Now that everything had been stabilised, Alejandro could have been peacefully sleeping. His breathing was gentle and even.
‘We need to talk,’ Dante began.
He smiled at the incongruity of the statement, then the smile disappeared and he thought, out of the blue, when had he ever said that to his brother? When had he ever met up with him just so that they could talk? About everything and nothing? Without a sense of duty hanging over both their heads, aware only that, as brothers, meeting up now and again, however uncomfortable, was just something they should do?
‘Something has happened, Alejandro...’ He structured his thoughts.

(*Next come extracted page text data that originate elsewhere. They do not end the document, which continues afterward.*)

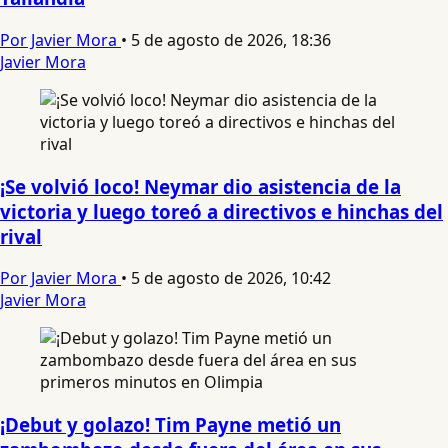
Por Javier Mora
•
5 de agosto de 2026, 18:36
Javier Mora
¡Se volvió loco! Neymar dio asistencia de la
victoria y luego toreó a directivos e hinchas del
rival
Por Javier Mora
•
5 de agosto de 2026, 10:42
Javier Mora
¡Debut y golazo! Tim Payne metió un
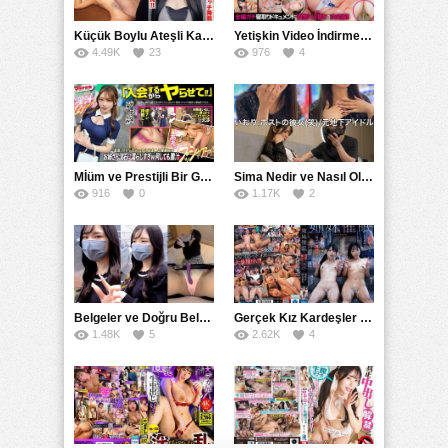
Küçük Boylu Ateşli Karakter: Nandinin Hassas Uçuklu Memeleri ve Sahneleri
Yetişkin Video İndirme Siteleri Grubu: Şefkatli Patron ve Sekreterin Aşk Hikayesi: Prestijli Bir Son
4.49K
23
976
4
Mİüm ve Prestijli Bir Gecenin Sırları: Gizemli Bir Kadın ve Mükemmel Bir Macera
Sima Nedir ve Nasıl Oluşur
916
0
1.17K
2
Belgeler ve Doğru Belgelendirmede DOCS’in Önemi
Gerçek Kız Kardeşler hipnoz ve zihin kontrolü altında liebe阴茎 için yalvaran kızlar: Mısakı Nemıne Mına Hınano
1.48K
5
2.62K
4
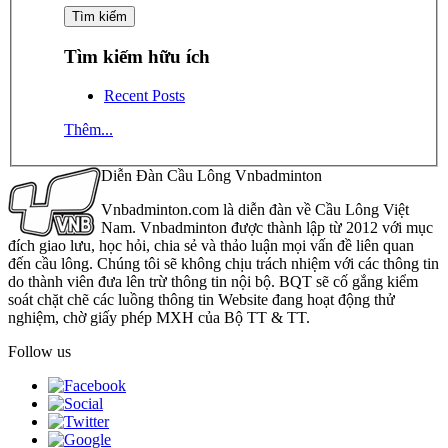
Tìm kiếm hữu ích
Recent Posts
Thêm...
Diễn Đàn Cầu Lông Vnbadminton
Vnbadminton.com là diễn đàn về Cầu Lông Việt
Nam. Vnbadminton được thành lập từ 2012 với mục
đích giao lưu, học hỏi, chia sẻ và thảo luận mọi vấn đề liên quan
đến cầu lông. Chúng tôi sẽ không chịu trách nhiệm với các thông tin
do thành viên đưa lên trừ thông tin nội bộ. BQT sẽ cố gắng kiểm
soát chặt chẽ các luồng thông tin Website đang hoạt động thử
nghiệm, chờ giấy phép MXH của Bộ TT & TT.
Follow us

Caitlin’s image popped into his head, and he gritted his teeth together because never had his body been so relentlessly disobedient. How was he going to break this to his brother? Was it even right to try? He couldn’t be sure that Alejandro would hear a word he said and, even if he did, who knew whether he would remember any of the conversation?
Many of Dante’s doubts stemmed from his interaction with Caitlin. He had listened and watched and everything inside him had questioned the relationship she was purporting to have with Alejandro. Her reaction to Dante earlier by the pool...that kiss...was just the icing on the cake.
She wasn’t some besotted lover, starry-eyed over his brother, counting down until the wedding bells began ringing.
Nor did his brother seem to be head over heels, like a swooning hero in a fairy tale.
But what if he was wrong about Alejandro? It wasn’t as though he knew how his brother thought. It wasn’t as though they had the sort of bond that might allow him any insight into what went on in Alejandro’s head and in his heart.
Was Dante willing to say what he had to say, to risk Alejandro taking everything in under that serene lack of consciousness and remember that the woman to whom he was engaged was not what she seemed?
Was Dante willing to break his brother’s heart?
His jaw clenched. This sort of truth, he thought, was worth imparting. He wished to God someone had saved him months of pointless infatuation with
a woman who had turned out to be as pure as mud, by setting him straight at the very outset.
Haltingly, expecting nothing in response, he began to explain.
Alejandro would sleep through it all. Dante was one hundred per cent certain on that point.
He was, however, wrong.
It took ages for Caitlin to get her act together because he had kissed her...no, they had shared that kiss...and everything inside her had gone into free fall.
She had felt his mouth on hers long after he’d disappeared back into the house and it was only when he’d gone that her brain had begun functioning and she’d remembered, with sickening horror, what he had flung at her when he’d walked off.
If he’d had any questions, then they’d been answered.
You didn’t have to be a genius to get the drift. She’d kissed him and the sham of her relationship with Alejandro had been revealed. In a handful of seconds, she had done the one thing she’d been determined not to do. She’d given the game away. Nor could she now be honest. How could she? Alejandro’s secret was his to reveal, so she would have to accept that Dante would now see her as the worst possible candidate for the role of his brother’s fiancée.
She hurried back to her bedroom, fearful that she might bump into Dante somewhere in the house, but she didn’t. Just in case, however, she dressed quickly, and called a taxi to take her to the hospital. While she waited for it to arrive, she remained locked in her bedroom.
She had no idea what was going to happen next, but, playing it out roughly in her head, it involved her going to see Alejandro, where she would just have to explain what had happened and tell him, whether he could hear her or not, that she had no option but to return to London.
She could always leave a text on his mobile phone and he would pick it up as soon as he came to, and, naturally, she would phone the hospital daily, but leaving was her only option when the alternative was to run slap bang into Dante at some unspecified time in the future.